The Cooperative Farm Extension Service (CFES) in Japan has engaged in the guidance and extension of new agronomy technology on farmers after WWII. The central and prefectural governments have jointly managed this service in such a way that the former covers necessary budget and the latter implements farm level activities. The role for modernization of post war Japan’s agriculture, which this system has played, is very important.
The concept of CFES has been fundamentally revised over the last 10 years. Each prefecture had no need to establish extension centers due to the revision of the Agricultural Improvement Promotion Act in 2004. Moreover, in 2006, the central government transferred most of a source of revenue for CFES to prefectural governments. Each prefectural government could become free to distribute this fund to policy areas where it prefers, so the amount of budget for CFES has declined. The traditional system of CFES has weakened for sure and forced to change.
In this article, I will summarize and translate the MAFF’s document which was published to explain the situation of CFES. This translation is not the official publication of the MAFF.

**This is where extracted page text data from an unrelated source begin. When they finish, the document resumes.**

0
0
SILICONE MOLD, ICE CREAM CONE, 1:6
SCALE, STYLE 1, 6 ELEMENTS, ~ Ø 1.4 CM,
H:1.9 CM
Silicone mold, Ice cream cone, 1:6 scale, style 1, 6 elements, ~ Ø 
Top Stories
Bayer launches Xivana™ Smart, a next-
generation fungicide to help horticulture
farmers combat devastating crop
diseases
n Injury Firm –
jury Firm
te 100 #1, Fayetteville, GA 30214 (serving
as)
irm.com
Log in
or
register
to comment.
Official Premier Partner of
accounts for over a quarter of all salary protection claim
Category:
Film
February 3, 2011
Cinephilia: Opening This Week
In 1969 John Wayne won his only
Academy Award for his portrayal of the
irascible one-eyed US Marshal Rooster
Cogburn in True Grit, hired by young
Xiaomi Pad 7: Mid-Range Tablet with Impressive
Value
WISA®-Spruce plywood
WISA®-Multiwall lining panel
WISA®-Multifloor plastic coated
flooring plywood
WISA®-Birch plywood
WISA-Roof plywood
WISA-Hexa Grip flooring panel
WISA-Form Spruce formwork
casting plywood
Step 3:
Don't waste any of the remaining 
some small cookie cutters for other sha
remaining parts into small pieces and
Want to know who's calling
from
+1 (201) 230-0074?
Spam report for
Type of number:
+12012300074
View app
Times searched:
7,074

State Surrounding the Cooperative Farm Extension Service
The Ministry of Agriculture, Forestry and Fisheries
- CFES plays a role in promoting agricultural policy agendas at the farm level, through extension workers supplying technological and managerial support and directly contacting farmers, and through their function to bridge experiment beetween research institutions and farmers.
- The central and prefectural governments manage CFES. The central government makes the basic management principle, supplies the extension grant, implements the examination of national qualification and training opportunities and constructs the system of cooperation. Depending on the state of each region, each prefectural government places extension instructors in extension centers and supports occurrences of innovations in regional farming through making manuals and holding training seminars of new technologies developed in experiment and research institutions.

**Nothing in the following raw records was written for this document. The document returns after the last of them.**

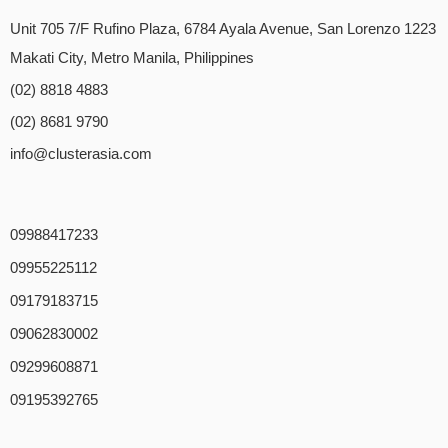
Unit 705 7/F Rufino Plaza, 6784 Ayala Avenue, San Lorenzo 1223
Makati City, Metro Manila, Philippines
(02) 8818 4883
(02) 8681 9790
info@clusterasia.com
09988417233
09955225112
09179183715
09062830002
09299608871
09195392765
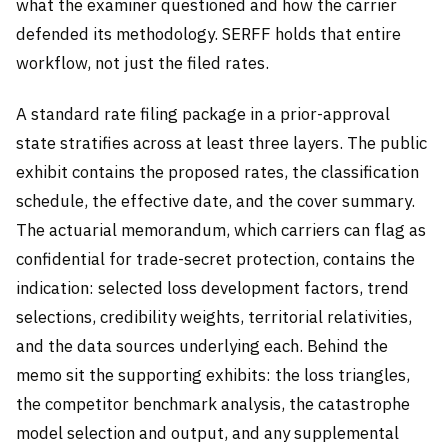
what the examiner questioned and how the carrier
defended its methodology. SERFF holds that entire
workflow, not just the filed rates.
A standard rate filing package in a prior-approval
state stratifies across at least three layers. The public
exhibit contains the proposed rates, the classification
schedule, the effective date, and the cover summary.
The actuarial memorandum, which carriers can flag as
confidential for trade-secret protection, contains the
indication: selected loss development factors, trend
selections, credibility weights, territorial relativities,
and the data sources underlying each. Behind the
memo sit the supporting exhibits: the loss triangles,
the competitor benchmark analysis, the catastrophe
model selection and output, and any supplemental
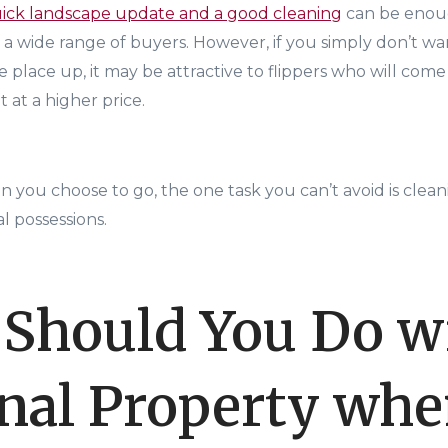
uick landscape update and a good cleaning
can be enou
o a wide range of buyers. However, if you simply don’t w
the place up, it may be attractive to flippers who will com
t at a higher price.
n you choose to go, the one task you can’t avoid is clea
l possessions.
Should You Do w
nal Property wh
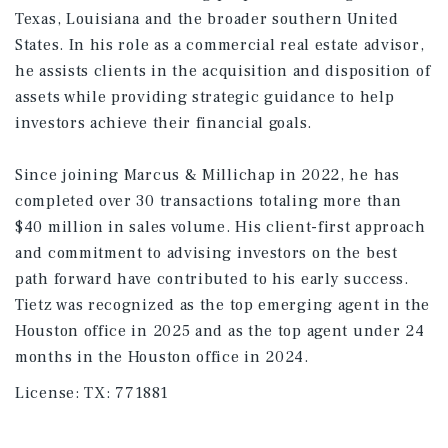
Texas, Louisiana and the broader southern United
States. In his role as a commercial real estate advisor,
he assists clients in the acquisition and disposition of
assets while providing strategic guidance to help
investors achieve their financial goals.
Since joining Marcus & Millichap in 2022, he has
completed over 30 transactions totaling more than
$40 million in sales volume. His client-first approach
and commitment to advising investors on the best
path forward have contributed to his early success.
Tietz was recognized as the top emerging agent in the
Houston office in 2025 and as the top agent under 24
months in the Houston office in 2024.
License:
TX: 771881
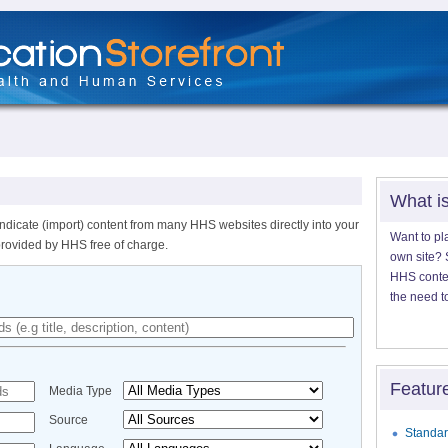
What i
ndicate (import) content from many HHS websites directly into your
Want to pl
provided by HHS free of charge.
own site? S
HHS content
the need t
Featur
Media Type
Source
Standar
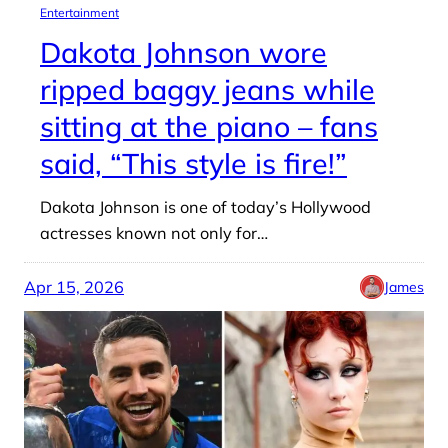
Entertainment
Dakota Johnson wore
ripped baggy jeans while
sitting at the piano – fans
said, “This style is fire!”
Dakota Johnson is one of today’s Hollywood
actresses known not only for…
Apr 15, 2026
James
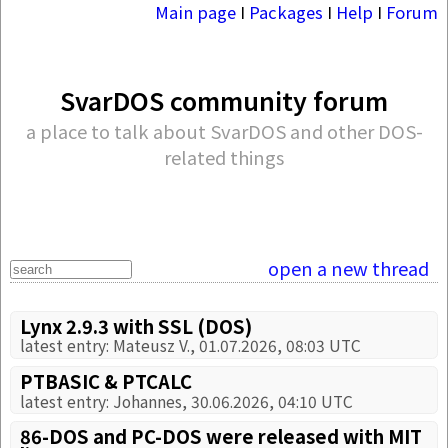
Main page
I
Packages
I
Help
I
Forum
SvarDOS community forum
a place to talk about SvarDOS and other DOS-
related things
open a new thread
Lynx 2.9.3 with SSL (DOS)
latest entry: Mateusz V., 01.07.2026, 08:03 UTC
PTBASIC & PTCALC
latest entry: Johannes, 30.06.2026, 04:10 UTC
86-DOS and PC-DOS were released with MIT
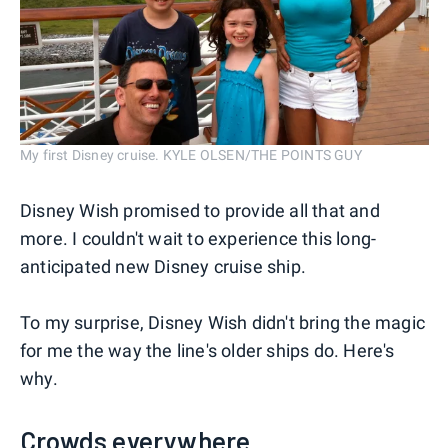
My first Disney cruise. KYLE OLSEN/THE POINTS GUY
Disney Wish promised to provide all that and
more. I couldn't wait to experience this long-
anticipated new Disney cruise ship.
To my surprise, Disney Wish didn't bring the magic
for me the way the line's older ships do. Here's
why.
Crowds everywhere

- Extension instructors have to pass the examination of national qualification. The number of them tends to decline and is 6,732 at the end of FY2013 (Table 1). Extension centers rearrange and strengthen their function from the perspective of sophistication of CFES and administrative reform of local governments. Ninety percent (90%) of extension instructors are placed in 366 extension centers. (Table 2). The central government supplies the extension grant for compensating a portion of cost which is necessary for prefectural governments to manage CFES. Most of this grant, in 2006, was transferred from the central government to prefectural ones due to “the trinity reform” (becoming general funds), while ensuring to keep the basic concept of CFES which is indispensable to promote policy agendas (Table 3).

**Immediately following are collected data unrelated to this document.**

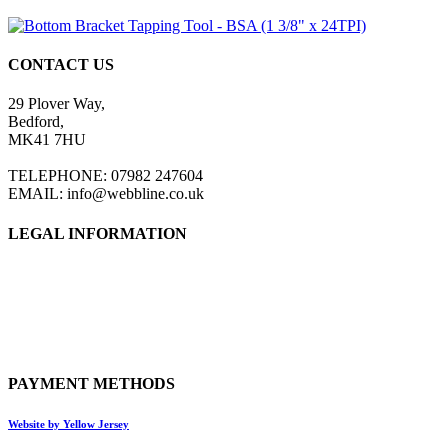
CONTACT US
29 Plover Way,
Bedford,
MK41 7HU
TELEPHONE: 07982 247604
EMAIL: info@webbline.co.uk
LEGAL INFORMATION
Privacy Policy
Terms & Conditions
Return Policy
Shipping Information
PAYMENT METHODS
Website by Yellow Jersey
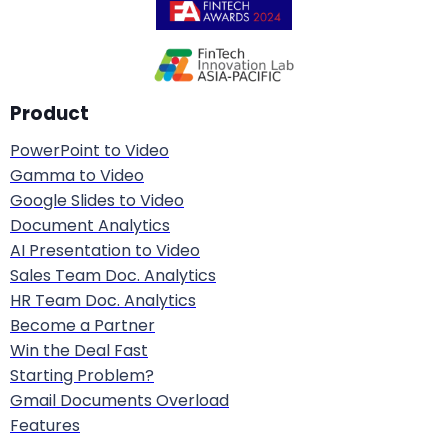
The Risk-Based Classification Framework
The cornerstone of the EU AI Act is its
risk-based
Product
approach
. Rather than regulating all AI equally, it
PowerPoint to Video
classifies systems into four tiers based on their
Gamma to Video
potential to harm health, safety, and
Google Slides to Video
fundamental rights. The higher the risk, the
Document Analytics
stricter the requirements.
AI Presentation to Video
Sales Team Doc. Analytics
HR Team Doc. Analytics
Regulatory
Risk Level
Examples
Become a Partner
Treatment
Win the Deal Fast
Starting Problem?
Social scoring,
Gmail Documents Overload
subliminal
Features
Completely
manipulation,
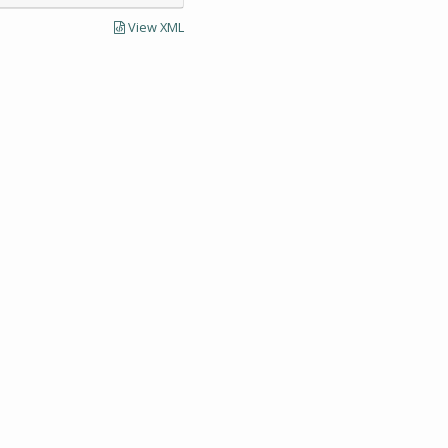
View XML
LECTIONS AND UNIVERSITY ARCHIVES RESEARCH
Visit SCUA's we
UMass Amherst 
Site policies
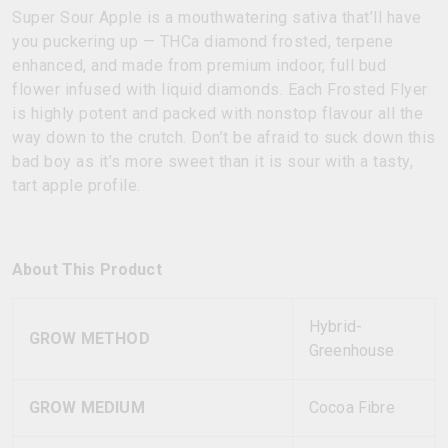
Super Sour Apple is a mouthwatering sativa that’ll have
you puckering up — THCa diamond frosted, terpene
enhanced, and made from premium indoor, full bud
flower infused with liquid diamonds. Each Frosted Flyer
is highly potent and packed with nonstop flavour all the
way down to the crutch. Don’t be afraid to suck down this
bad boy as it’s more sweet than it is sour with a tasty,
tart apple profile.
About This Product
Hybrid-
GROW METHOD
Greenhouse
GROW MEDIUM
Cocoa Fibre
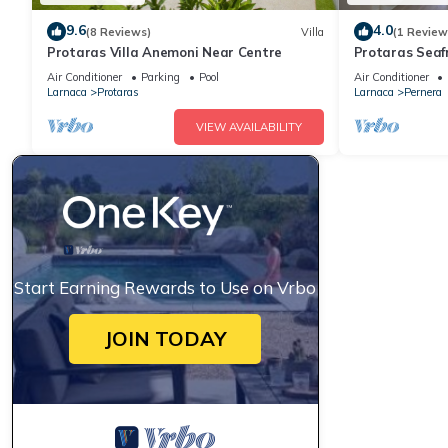
9.6
4.0
(8 Reviews)
Villa
(1 Review
Protaras Villa Anemoni Near Centre
Protaras Seaf
Air Conditioner
Parking
Pool
Air Conditioner
Larnaca
Protaras
Larnaca
Pernera
VIEW AVAILABILITY
Start Earning Rewards to Use on Vrbo
JOIN TODAY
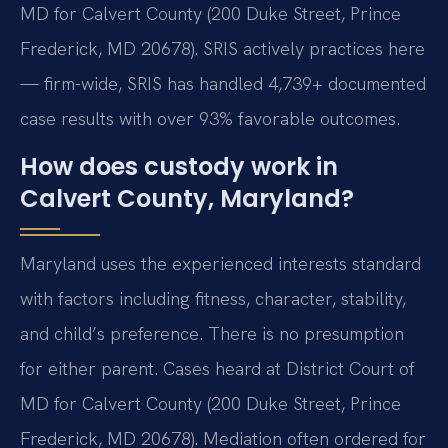
MD for Calvert County (200 Duke Street, Prince
Frederick, MD 20678). SRIS actively practices here
— firm-wide, SRIS has handled 4,739+ documented
case results with over 93% favorable outcomes.
How does custody work in
Calvert County, Maryland?
Maryland uses the experienced interests standard
with factors including fitness, character, stability,
and child’s preference. There is no presumption
for either parent. Cases heard at District Court of
MD for Calvert County (200 Duke Street, Prince
Frederick, MD 20678). Mediation often ordered for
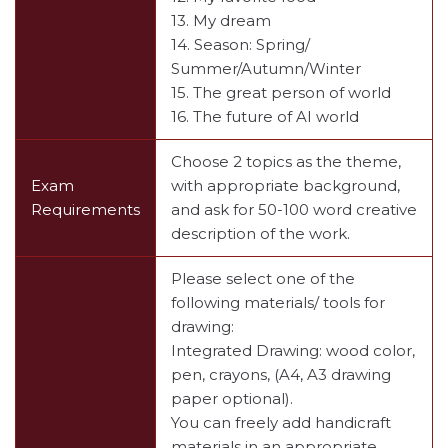
13. My dream
14. Season: Spring/
Summer/Autumn/Winter
15. The great person of world
16. The future of AI world
Choose 2 topics as the theme,
Exam
with appropriate background,
Requirements
and ask for 50-100 word creative
description of the work.
Please select one of the
following materials/ tools for
drawing:
Integrated Drawing: wood color,
pen, crayons, (A4, A3 drawing
paper optional).
You can freely add handicraft
materials in an appropriate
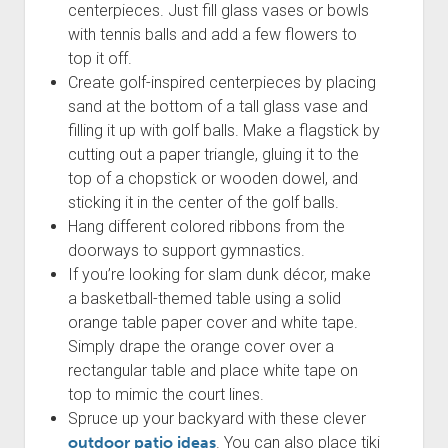
centerpieces. Just fill glass vases or bowls
with tennis balls and add a few flowers to
top it off.
Create golf-inspired centerpieces by placing
sand at the bottom of a tall glass vase and
filling it up with golf balls. Make a flagstick by
cutting out a paper triangle, gluing it to the
top of a chopstick or wooden dowel, and
sticking it in the center of the golf balls.
Hang different colored ribbons from the
doorways to support gymnastics.
If you’re looking for slam dunk décor, make
a basketball-themed table using a solid
orange table paper cover and white tape.
Simply drape the orange cover over a
rectangular table and place white tape on
top to mimic the court lines.
Spruce up your backyard with these clever
outdoor patio ideas
. You can also place tiki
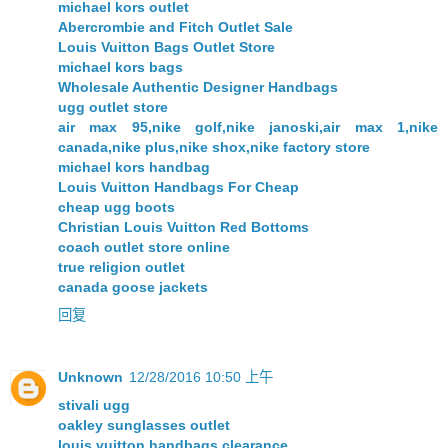
michael kors outlet
Abercrombie and Fitch Outlet Sale
Louis Vuitton Bags Outlet Store
michael kors bags
Wholesale Authentic Designer Handbags
ugg outlet store
air max 95,nike golf,nike janoski,air max 1,nike
canada,nike plus,nike shox,nike factory store
michael kors handbag
Louis Vuitton Handbags For Cheap
cheap ugg boots
Christian Louis Vuitton Red Bottoms
coach outlet store online
true religion outlet
canada goose jackets
回复
Unknown
12/28/2016 10:50 上午
stivali ugg
oakley sunglasses outlet
louis vuitton handbags clearance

- We review the division of roles between extension instructors who have public status and private sector, and intend to strength support to farmers by deriving total power consisting of various interested organizations. CFES will focus on the area which public agencies should manage, for example, introducing new varieties of seeds, supporting new entry farmers and coping with the global warming and natural disasters. CFES will aggressively publish its information to the private sector. CFES will cooperate with general corporations to utilize ICT technologies which they have developed, and with leading farmers in regional farming to revitalize regional society and to rear new entry farmers.
- CFES will especially focus below four areas; support for sustainable development of agriculture; support for ensuring stable supply of foods; support for revitalization of rural areas; supports for restoration and revival from the Great East Japan Earthquake.
Table 1. Trend in extension workers
Table 2. Trend in Extension Centers
Table 3. Trend in budget for CFES
 “Cooperative” means that the central and prefectural governments manage the extension system in the manner of cooperation.
 If you wish to read by original language, refer to the MAFF’s website (http://www.maff.go.jp/j/seisan/gizyutu/hukyu/pdf/meguru_jyousei_h270518.pdf).
 “The trinity reform,” from 2003 to 2006, was implemented by Prime Minister Junichiro Koizumi in order for the reconstruction of national finance. It also simultaneously implemented the transfer of tax revenue source to local governments, the reduction of subsidies and the reduction of tax and grand allocations.